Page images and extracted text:
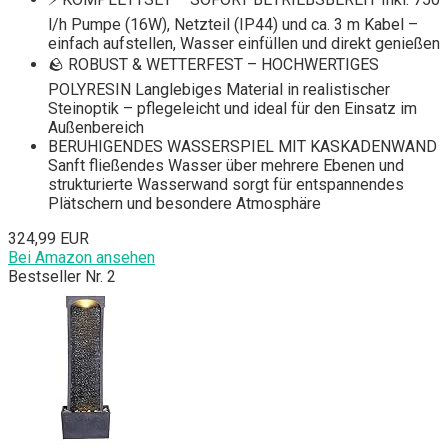
l/h Pumpe (16W), Netzteil (IP44) und ca. 3 m Kabel –
einfach aufstellen, Wasser einfüllen und direkt genießen
🪨 ROBUST & WETTERFEST – HOCHWERTIGES
POLYRESIN Langlebiges Material in realistischer
Steinoptik – pflegeleicht und ideal für den Einsatz im
Außenbereich
BERUHIGENDES WASSERSPIEL MIT KASKADENWAND
Sanft fließendes Wasser über mehrere Ebenen und
strukturierte Wasserwand sorgt für entspannendes
Plätschern und besondere Atmosphäre
324,99 EUR
Bei Amazon ansehen
Bestseller Nr. 2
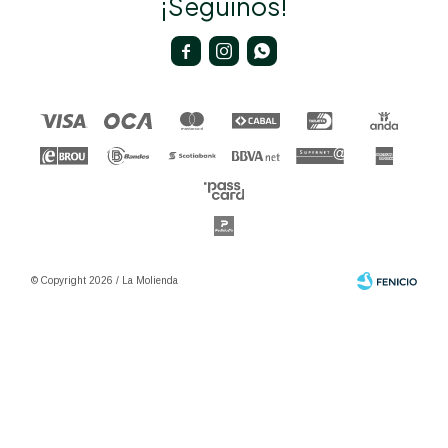
¡Seguinos!



© Copyright 2026 / La Molienda
Fenicio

# Task goal
The required output is the lines from the one containing "WETTERFEST – HOCHWERTIGES" through the end of the data, printed exactly, with no pictures.

# Response
🪨 ROBUST & WETTERFEST – HOCHWERTIGES
POLYRESIN Langlebiges Material in realistischer
Steinoptik – pflegeleicht und ideal für den Einsatz im
Außenbereich
BERUHIGENDES WASSERSPIEL MIT KASKADENWAND
Sanft fließendes Wasser über mehrere Ebenen und
strukturierte Wasserwand sorgt für entspannendes
Plätschern und besondere Atmosphäre
324,99 EUR
Bei Amazon ansehen
Bestseller Nr. 2
¡Seguinos!



© Copyright 2026 / La Molienda
Fenicio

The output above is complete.